StreamingFunc func(ctx context.Context, chunk []byte) error `json:"-"`
}
CallOptions contains configurable options for LLM generation calls.
type LLMReranker ¶ added in v0.15.0
type LLMReranker struct {
// contains filtered or unexported fields
}
LLMReranker uses an LLM to rerank documents by relevance to a query. It evaluates each document in parallel with configurable concurrency.
func NewLLMReranker ¶ added in v0.15.0
func NewLLMReranker(model Model, opts ...LLMRerankerOption) *LLMReranker
NewLLMReranker creates a new LLM-based reranker. By default, it uses 5 concurrent operations and the default prompt.
func (*LLMReranker) Rerank ¶ added in v0.15.0
func (r *LLMReranker) Rerank(ctx context.Context, query string, docs []schema.Document) ([]schema.ScoredDocument, error)
Rerank reranks documents by relevance to the query using the LLM. Documents are evaluated in parallel and sorted by score descending.
type LLMRerankerOption ¶ added in v0.15.0
type LLMRerankerOption func(*LLMReranker)
LLMRerankerOption configures an LLMReranker.
func WithConcurrency ¶ added in v0.15.0
func WithConcurrency(c int) LLMRerankerOption
WithConcurrency sets the number of concurrent reranking operations. Values <= 0 are ignored, keeping the default of 5.
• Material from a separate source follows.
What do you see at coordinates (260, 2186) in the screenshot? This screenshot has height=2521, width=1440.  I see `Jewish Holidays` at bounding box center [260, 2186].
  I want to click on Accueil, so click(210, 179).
func WithPrompt ¶ added in v0.15.0
func WithPrompt(p string) LLMRerankerOption
WithPrompt sets a custom prompt template for reranking. The template receives .Query, .Content, and all document metadata fields.
type Model ¶
type Model interface {
// GenerateContent generates a response from the LLM given a conversation history.
// Use this for multi-turn conversations or when you need access to full response metadata.
GenerateContent(ctx context.Context, messages []schema.MessageContent, options ...CallOption) (*schema.ContentResponse, error)
// Call is a convenience method for single-turn prompts.
// It returns the generated text directly.
Call(ctx context.Context, prompt string, options ...CallOption) (string, error)
}
Model is the interface for LLM providers. Implementations support both single-turn and multi-turn conversations with optional streaming support.